SCORPIO (Oct. 23-Nov. 21): “We are all searching for someone whose demons play well with ours,” writes novelist Heidi R. Kling. That’s good advice for you to keep in mind these days, Scorpio. Those little imps and rascals that live within you may get you into bad trouble if they feel bored. But if you arrange for them to have play dates with the imps and rascals of people you trust, they are far more likely to get you into good trouble. They may even provide you with bits of gritty inspiration. What’s that you say? You don’t have any demons? Not true. Everyone has them.
SAGITTARIUS (Nov. 22-Dec. 21): “When people tell you who they are, believe them,” writes blogger Maria Popova (Brainpickings.org). “Just as importantly, however, when people try to tell you who you are, don’t believe them.” Those suggestions are especially crucial for you to keep in mind these days. You are entering a phase when your best relationships will be up for review and revision and revitalization. To foster an environment in which intimacy will thrive, you’ve got to be extra receptive, curious, tolerant and tender. That’s all! Not hard, right? A good place to start is to proceed as if your allies know who they are better than you do -- even as you ask them to return the favor.

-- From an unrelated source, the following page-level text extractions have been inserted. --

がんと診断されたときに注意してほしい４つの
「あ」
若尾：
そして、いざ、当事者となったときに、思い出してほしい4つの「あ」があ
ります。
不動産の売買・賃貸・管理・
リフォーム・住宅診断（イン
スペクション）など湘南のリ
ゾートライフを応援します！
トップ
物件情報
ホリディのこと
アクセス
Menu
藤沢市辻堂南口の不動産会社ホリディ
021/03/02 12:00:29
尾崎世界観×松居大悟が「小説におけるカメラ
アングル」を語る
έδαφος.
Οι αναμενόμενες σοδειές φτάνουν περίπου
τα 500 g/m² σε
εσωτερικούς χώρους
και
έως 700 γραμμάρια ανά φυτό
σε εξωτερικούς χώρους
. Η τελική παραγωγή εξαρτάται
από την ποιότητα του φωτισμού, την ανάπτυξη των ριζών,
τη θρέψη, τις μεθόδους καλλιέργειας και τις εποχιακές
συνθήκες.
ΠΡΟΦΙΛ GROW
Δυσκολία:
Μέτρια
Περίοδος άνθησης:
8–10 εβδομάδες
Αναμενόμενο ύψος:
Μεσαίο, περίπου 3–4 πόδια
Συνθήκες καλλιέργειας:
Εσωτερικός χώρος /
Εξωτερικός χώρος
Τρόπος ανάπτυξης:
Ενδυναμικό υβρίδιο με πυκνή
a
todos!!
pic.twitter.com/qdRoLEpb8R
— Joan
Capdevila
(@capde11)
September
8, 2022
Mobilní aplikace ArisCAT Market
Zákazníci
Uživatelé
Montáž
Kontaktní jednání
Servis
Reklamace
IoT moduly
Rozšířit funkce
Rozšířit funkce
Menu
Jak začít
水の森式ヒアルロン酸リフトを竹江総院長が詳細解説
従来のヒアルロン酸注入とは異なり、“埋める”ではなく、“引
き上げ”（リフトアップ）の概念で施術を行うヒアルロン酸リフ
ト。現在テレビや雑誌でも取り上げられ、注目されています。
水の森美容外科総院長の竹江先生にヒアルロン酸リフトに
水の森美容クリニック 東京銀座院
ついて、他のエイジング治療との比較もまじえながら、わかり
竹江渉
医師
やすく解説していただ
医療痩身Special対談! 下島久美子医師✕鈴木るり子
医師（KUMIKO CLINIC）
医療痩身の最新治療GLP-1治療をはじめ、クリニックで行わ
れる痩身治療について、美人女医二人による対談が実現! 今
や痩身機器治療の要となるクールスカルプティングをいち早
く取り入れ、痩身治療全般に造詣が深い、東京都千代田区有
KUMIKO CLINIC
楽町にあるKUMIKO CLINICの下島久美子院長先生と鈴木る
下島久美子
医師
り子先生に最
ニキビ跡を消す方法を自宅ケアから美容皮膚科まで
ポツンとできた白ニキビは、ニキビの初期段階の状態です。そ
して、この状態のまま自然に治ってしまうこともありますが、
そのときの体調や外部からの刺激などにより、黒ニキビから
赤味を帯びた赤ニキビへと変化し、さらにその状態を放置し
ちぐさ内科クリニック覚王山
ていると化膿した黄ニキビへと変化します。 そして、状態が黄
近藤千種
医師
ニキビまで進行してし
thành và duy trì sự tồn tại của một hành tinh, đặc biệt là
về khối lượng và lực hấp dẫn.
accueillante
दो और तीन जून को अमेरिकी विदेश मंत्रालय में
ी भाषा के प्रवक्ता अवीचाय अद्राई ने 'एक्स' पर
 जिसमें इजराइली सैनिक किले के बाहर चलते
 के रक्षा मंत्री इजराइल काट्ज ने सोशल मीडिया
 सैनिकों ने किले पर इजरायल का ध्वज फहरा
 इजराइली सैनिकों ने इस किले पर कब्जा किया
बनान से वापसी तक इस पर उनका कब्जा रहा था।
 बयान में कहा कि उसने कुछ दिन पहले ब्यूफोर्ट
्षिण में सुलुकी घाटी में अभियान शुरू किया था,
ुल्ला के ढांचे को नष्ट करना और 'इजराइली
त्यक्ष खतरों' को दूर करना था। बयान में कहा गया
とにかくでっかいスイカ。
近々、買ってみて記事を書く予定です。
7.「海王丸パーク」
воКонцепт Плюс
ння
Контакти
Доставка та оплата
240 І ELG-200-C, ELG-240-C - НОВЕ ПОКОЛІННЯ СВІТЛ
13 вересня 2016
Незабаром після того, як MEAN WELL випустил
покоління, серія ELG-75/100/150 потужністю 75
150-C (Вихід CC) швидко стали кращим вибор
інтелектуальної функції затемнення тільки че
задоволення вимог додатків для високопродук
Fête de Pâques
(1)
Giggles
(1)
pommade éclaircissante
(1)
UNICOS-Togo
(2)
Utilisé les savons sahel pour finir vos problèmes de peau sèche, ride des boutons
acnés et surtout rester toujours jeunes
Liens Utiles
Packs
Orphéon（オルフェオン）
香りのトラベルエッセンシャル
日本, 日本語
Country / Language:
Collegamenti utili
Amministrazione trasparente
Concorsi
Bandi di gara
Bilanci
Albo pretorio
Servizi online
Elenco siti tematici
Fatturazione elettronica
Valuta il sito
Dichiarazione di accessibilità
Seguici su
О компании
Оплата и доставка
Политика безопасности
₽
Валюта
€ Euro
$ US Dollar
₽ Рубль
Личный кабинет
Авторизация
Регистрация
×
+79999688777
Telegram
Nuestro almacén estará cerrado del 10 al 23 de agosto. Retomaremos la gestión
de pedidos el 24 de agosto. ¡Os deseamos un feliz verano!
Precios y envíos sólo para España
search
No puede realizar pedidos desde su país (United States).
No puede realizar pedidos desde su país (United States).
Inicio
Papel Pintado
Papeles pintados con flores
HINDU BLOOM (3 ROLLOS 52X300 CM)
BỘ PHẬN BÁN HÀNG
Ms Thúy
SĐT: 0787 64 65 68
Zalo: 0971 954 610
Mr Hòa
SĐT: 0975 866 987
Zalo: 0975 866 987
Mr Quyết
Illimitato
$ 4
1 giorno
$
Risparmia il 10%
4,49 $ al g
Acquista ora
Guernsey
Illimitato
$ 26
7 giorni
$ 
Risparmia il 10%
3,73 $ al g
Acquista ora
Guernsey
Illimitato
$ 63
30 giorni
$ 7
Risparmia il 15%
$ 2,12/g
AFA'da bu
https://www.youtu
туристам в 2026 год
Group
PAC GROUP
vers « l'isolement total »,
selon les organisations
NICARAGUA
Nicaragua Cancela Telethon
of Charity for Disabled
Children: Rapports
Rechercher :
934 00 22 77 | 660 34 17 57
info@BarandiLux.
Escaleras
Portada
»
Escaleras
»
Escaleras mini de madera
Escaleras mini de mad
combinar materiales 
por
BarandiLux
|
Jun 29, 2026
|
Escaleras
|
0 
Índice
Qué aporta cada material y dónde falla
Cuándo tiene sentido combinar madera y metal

CAPRICORN (Dec. 22-Jan. 19): “Kludge” (pronounced klooj) is a slang word that refers to a clumsy but effective fix for an engineering problem. It’s a cobbled-together solution that works fine, at least temporarily, even though it is inelegant or seems farfetched. Let’s use this concept in a metaphorical way to apply to you. I’m guessing that you will be a kludge master in the coming days. You will be skilled at making the best of mediocre situations. You may have surprising success at doing things that don’t come naturally, and I bet you will find unexpected ways to correct glitches that no one else has any idea about how to fix.
AQUARIUS (Jan. 20-Feb. 18): I hesitate to compare you to your fellow Aquarian Kim Jong-il. When he was alive and ruling North Korea, he was an egomaniacal tyrant. You’re definitely not that. But there are certain descriptions of him in his official biography that remind me of the kinds of powers you may soon exhibit. He was called The Great Sun of Life and Highest Incarnation of Revolutionary Comradely Love, for instance. Titles like that might suit you. It is said that he invented the hamburger. He could command rain to fall from the sky. He once shot eleven holes-in-one in a single round of golf, was a master of gliding down waterslides and never had to use a toilet because he produced no waste. You may be able to express comparable feats in the coming weeks. (Do it without falling prey to excessive pride, OK?)
PISCES (Feb. 19-March 20): Even if you had a sensitive, nurturing mommy when you were growing up, and even if she continues to play an important role in your life, now would be a good time to learn how to mother yourself better. You are finally ready to appreciate how important it is to be your own primary caregiver. And I’m hoping you are no longer resistant to or embarrassed about the idea that part of you is still like a child who needs unconditional love 24/7. So get started! Treat yourself with the expert tenderness that a crafty maternal goddess would provide.